Most sales managers understand the importance of adding value, but are confused about what the term actually means. In the small sale, you can define value as ‘the product/service matches the customer’s requirements at a competitive price’.
Therefore adding value is exceeding the customer’s requirement. It answers the question: ‘What more can you do for me today?’ A typical added-value checklist might include the following: technical hotlines, training, marketing assistance, product development, delivery, guarantee, returns and repairs, communications management, merchandising programmes, advertising support, customer base research, on-line ordering.
These are all valuable, and I’m sure your sales training focuses on adding value to what you sell and then stressing the benefits of these services to your customers.
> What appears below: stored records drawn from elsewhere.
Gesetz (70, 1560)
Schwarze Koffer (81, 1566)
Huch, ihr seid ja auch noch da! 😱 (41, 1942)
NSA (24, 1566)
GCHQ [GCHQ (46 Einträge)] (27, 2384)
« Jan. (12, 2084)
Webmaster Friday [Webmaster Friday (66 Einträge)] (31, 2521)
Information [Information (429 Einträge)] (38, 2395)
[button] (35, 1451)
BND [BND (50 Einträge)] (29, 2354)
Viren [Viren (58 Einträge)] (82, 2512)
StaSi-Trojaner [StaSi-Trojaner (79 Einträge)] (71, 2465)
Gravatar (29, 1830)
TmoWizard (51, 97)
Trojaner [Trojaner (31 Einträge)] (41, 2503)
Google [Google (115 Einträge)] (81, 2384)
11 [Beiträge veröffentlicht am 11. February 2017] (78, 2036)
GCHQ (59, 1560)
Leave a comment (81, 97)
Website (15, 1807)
This approach works well up to and including middle managers, but top management wants quantification of the value you add to their business.
Add value for the customer
The secret in the major sale is to concentrate on adding value for the customer rather than to the product.
What does this look like at close range? We’ve seen that value in the small sale is matching the customer’s requirement at a competitive price. In the large sale, value is one thing and one thing only – return on investment. It equates to the ability to improve the customer’s bottom line.
Words are the language of the small sale; numbers are the language of the major sale. Talking about value added without quantification lacks impact. It’s a sideshow that doesn’t matter. Salespeople who shy away from talking numbers and discuss ‘improved productivity’ or ‘ease of use’ or ‘low maintenance’ without quantifying its value add nothing to a major sales dialogue.
Show me the numbers
In the Tom Cruise movie, Jerry Maguire, Cuba Gooding Jr won an Oscar nomination for his electric performance around the ‘Show me the money’ punch line. Change this to ‘Show me the numbers’ and you have the key to major sales.